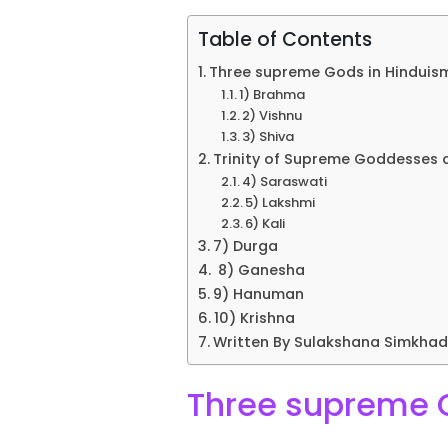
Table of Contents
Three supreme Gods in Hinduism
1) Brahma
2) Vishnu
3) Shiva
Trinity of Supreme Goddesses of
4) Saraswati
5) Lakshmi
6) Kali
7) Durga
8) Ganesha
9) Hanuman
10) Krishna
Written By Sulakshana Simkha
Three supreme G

▬▬▬▬▬▬▬▬▬▬

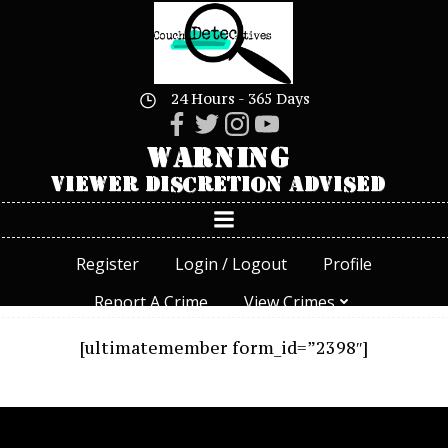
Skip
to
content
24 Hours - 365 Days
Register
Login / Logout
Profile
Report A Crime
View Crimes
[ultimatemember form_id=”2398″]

▬▬▬▬▬▬▬▬▬▬

Assignment
Using the material above, work out the number of lines that include "Three" and answer with that number by itself.

Solution for this exercise
2